Review: Night Shift (Midnight, Texas #3) by: Charlaine Harris

Night Shift (A Novel of Midnight, Texas) by [Harris, Charlaine]Title: Night Shift (Midnight, Texas #3)
Author: Charlaine Harris
Published: May 3, 2016
Publisher: Ace
Pages: 308
Genre: Paranormal
Review: ebook from library
Buy Links: Amazon, Amazon.uk


https://www.goodreads.com/book/show/25250449-night-shift?from_search=true



 At Midnight’s local pawnshop, weapons are flying off the shelves—only to be used in sudden and dramatic suicides right at the main crossroads in town.

Who better to figure out why blood is being spilled than the vampire Lemuel, who, while translating mysterious texts, discovers what makes Midnight the town it is. There’s a reason why witches and werewolves, killers and psychics, have been drawn to this place.

And now they must come together to stop the bloodshed in the heart of Midnight. For if all hell breaks loose—which just might happen—it will put the secretive town on the map, where no one wants it to be...



When I saw my library had this book I grabbed it pretty quickly.
I have read the other two books so I knew I had to read the next book as soon as I was able too.

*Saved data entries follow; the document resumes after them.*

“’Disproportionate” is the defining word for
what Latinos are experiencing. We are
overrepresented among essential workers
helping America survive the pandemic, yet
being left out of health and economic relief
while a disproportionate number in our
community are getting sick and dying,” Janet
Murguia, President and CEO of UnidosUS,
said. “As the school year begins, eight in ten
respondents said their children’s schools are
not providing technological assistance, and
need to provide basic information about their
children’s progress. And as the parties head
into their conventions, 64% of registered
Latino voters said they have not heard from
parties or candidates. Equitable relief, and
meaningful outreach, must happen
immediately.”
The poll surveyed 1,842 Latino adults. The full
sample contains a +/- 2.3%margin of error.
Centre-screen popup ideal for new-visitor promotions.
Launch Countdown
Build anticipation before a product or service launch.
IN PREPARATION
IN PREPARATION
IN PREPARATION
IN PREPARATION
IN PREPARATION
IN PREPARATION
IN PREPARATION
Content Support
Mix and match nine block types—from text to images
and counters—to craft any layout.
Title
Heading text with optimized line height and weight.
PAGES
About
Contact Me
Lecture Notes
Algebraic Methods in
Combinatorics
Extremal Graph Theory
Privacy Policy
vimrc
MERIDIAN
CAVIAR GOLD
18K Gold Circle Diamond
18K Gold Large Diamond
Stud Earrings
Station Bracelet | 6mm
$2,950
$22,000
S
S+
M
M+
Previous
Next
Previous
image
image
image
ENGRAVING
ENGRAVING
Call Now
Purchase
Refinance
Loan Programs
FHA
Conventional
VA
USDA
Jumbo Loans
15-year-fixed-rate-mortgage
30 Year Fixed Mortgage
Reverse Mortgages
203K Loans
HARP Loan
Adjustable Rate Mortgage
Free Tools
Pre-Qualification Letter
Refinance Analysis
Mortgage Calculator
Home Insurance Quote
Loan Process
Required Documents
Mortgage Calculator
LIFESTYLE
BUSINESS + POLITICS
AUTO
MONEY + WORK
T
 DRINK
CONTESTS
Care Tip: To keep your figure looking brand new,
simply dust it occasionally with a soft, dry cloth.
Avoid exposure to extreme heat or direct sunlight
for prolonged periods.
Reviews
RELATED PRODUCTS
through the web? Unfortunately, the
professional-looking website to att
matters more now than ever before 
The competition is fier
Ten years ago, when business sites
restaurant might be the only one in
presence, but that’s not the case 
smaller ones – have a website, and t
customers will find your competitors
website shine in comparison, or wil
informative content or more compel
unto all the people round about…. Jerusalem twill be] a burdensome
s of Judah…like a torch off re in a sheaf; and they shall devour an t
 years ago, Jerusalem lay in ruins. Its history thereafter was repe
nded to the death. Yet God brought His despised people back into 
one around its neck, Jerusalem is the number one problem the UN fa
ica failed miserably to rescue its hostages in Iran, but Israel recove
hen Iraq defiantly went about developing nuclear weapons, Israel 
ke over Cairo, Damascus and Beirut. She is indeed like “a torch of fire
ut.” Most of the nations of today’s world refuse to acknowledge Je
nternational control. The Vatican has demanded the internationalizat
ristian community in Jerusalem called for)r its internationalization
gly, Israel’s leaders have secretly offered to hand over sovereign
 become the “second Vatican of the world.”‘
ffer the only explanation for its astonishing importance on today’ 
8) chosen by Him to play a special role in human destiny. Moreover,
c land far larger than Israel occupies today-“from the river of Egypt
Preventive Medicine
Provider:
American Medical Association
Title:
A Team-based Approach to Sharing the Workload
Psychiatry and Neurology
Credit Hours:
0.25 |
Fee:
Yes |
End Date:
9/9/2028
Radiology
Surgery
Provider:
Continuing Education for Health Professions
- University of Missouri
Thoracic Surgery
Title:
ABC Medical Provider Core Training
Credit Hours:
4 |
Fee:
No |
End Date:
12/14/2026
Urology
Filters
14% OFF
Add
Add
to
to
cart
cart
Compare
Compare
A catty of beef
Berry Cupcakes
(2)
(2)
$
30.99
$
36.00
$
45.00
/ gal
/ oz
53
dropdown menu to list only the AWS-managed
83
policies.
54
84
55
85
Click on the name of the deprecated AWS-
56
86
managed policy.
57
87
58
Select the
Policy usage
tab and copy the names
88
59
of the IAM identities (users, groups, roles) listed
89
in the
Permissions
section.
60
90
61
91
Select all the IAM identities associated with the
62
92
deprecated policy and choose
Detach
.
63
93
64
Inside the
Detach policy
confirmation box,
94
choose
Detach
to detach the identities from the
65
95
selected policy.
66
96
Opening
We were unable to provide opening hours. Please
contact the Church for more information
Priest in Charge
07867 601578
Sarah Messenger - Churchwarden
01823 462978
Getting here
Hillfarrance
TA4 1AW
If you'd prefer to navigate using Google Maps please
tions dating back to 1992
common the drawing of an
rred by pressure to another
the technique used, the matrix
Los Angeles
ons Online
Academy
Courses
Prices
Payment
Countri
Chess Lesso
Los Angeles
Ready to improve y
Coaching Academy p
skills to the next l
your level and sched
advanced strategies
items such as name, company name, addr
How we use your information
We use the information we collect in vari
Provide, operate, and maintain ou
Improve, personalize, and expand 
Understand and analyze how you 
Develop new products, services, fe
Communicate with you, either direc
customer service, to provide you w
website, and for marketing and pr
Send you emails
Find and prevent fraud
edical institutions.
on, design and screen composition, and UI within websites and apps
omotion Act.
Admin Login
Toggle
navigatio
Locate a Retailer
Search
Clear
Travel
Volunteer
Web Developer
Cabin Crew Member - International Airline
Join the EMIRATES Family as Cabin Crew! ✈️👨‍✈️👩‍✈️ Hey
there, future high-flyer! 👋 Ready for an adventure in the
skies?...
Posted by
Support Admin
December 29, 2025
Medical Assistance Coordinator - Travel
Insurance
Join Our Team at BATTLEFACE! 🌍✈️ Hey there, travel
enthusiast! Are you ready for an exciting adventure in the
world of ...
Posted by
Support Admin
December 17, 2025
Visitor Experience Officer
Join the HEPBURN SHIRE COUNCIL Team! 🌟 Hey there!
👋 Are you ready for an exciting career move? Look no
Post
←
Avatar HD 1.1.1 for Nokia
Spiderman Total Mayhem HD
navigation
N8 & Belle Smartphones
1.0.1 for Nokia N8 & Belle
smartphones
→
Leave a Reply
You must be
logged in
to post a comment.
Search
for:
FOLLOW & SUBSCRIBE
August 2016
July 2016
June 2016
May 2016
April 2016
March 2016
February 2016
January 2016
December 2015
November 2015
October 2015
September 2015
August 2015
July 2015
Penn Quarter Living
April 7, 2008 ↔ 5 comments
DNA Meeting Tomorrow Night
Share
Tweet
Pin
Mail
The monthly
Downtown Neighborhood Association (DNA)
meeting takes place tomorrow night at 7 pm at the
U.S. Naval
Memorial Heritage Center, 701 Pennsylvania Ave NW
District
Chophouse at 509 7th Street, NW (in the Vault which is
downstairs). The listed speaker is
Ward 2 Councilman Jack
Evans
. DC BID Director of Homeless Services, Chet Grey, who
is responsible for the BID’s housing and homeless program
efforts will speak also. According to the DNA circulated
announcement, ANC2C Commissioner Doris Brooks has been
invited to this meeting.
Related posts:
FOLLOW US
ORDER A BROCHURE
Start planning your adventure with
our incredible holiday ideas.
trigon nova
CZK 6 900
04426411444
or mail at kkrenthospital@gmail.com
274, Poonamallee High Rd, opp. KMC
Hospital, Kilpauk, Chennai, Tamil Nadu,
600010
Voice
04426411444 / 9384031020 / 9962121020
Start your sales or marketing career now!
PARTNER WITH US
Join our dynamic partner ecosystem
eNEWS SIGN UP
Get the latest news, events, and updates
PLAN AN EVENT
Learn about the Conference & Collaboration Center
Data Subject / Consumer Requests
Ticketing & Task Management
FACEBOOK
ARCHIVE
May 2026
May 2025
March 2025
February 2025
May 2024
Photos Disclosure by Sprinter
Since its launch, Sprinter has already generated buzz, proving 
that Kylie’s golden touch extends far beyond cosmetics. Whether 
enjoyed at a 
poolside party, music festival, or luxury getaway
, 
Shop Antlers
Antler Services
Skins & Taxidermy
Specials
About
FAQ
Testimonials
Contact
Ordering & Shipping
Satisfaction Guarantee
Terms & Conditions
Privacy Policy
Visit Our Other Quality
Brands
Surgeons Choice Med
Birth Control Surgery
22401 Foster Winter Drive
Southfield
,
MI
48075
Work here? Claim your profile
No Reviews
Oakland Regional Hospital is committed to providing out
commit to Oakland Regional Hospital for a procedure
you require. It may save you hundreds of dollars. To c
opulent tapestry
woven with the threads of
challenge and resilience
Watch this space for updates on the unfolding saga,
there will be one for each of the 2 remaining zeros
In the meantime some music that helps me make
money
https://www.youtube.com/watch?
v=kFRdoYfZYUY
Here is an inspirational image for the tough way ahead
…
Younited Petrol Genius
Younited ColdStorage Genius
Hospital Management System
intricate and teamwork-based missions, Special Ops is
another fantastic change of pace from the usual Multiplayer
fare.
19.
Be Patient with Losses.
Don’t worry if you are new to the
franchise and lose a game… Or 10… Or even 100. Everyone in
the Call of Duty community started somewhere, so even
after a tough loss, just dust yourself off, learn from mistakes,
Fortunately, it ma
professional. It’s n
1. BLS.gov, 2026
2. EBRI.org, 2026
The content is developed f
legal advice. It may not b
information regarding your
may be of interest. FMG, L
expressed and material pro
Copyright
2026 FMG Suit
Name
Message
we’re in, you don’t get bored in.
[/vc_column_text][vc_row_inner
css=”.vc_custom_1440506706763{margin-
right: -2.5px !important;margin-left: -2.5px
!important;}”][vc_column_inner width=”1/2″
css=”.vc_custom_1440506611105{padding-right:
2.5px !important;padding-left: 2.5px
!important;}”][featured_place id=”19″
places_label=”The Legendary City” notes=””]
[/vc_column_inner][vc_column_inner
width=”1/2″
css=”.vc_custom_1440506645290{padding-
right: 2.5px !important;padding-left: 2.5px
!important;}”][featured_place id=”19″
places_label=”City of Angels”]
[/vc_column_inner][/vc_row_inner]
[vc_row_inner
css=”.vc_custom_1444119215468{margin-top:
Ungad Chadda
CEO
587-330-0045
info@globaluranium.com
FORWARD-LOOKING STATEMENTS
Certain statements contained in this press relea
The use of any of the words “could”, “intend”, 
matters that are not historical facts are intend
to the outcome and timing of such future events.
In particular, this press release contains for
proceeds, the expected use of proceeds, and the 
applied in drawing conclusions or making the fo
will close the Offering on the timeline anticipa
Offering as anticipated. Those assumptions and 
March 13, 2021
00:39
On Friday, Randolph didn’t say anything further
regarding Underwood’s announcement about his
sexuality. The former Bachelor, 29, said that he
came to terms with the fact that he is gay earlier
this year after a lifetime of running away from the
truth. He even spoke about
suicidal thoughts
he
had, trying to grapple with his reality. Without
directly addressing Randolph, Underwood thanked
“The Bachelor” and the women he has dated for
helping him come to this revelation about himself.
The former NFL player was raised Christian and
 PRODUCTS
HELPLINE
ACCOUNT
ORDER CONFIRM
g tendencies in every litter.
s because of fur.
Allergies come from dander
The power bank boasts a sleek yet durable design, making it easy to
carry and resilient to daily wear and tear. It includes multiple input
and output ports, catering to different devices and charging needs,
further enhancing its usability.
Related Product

So I loved the story line but I felt the way that some things were left opened that there could possibly be another book, even if this is only meant to be a trilogy.  I love Midnight, Texas and its characters. In this story it seems that something evil is lurking below Midnight and it is causing deaths, but what is it exactly? How can the residents of Midnight stop whatever it is? On top of trying to get answers for whatever is happening at the crossroads it seems that Olivia's past will come into play and we get to get a bit of insight into her. It is not really pretty, but I can see why she is the way she is.
It seems that a virgin will be the one to stop this creature but the way it needs to be done I felt bad because it had to be done in public. I can just see the embarrassment that the character went through and felt what she felt. Though it didn't turn out to be a bad thing just weird.
We really get to see how good of a witch that Fiji truly is, and that she doesn't like to see any of her friends get hurt even though they all do not hang out. While dealing with her feelings for the man she wants but she knows he has no clue how she feels, she also has to deal with her family and this demon that is rising.
I really enjoy how all the main residents of this small town come together and help each other out and they do not judge one another.
The one thing I will say she might want to rethink how she describes people at times. For example Lemuel she mentions that he is as white as bleach. Now I am not sure how bleach is white as I always assumed it was clear.
The only reason I gave this book a four and not a solid five like I thought is just because of the openness of some things that went on within the book. I don't want to get into them because I feel like it would give a lot away,










Charlaine Harris has been a published novelist for over twenty-five years. A native of the Mississippi Delta, she grew up in the middle of a cotton field. Now she lives in southern Arkansas with her husband, her three children, three dogs, and a duck. The duck stays outside.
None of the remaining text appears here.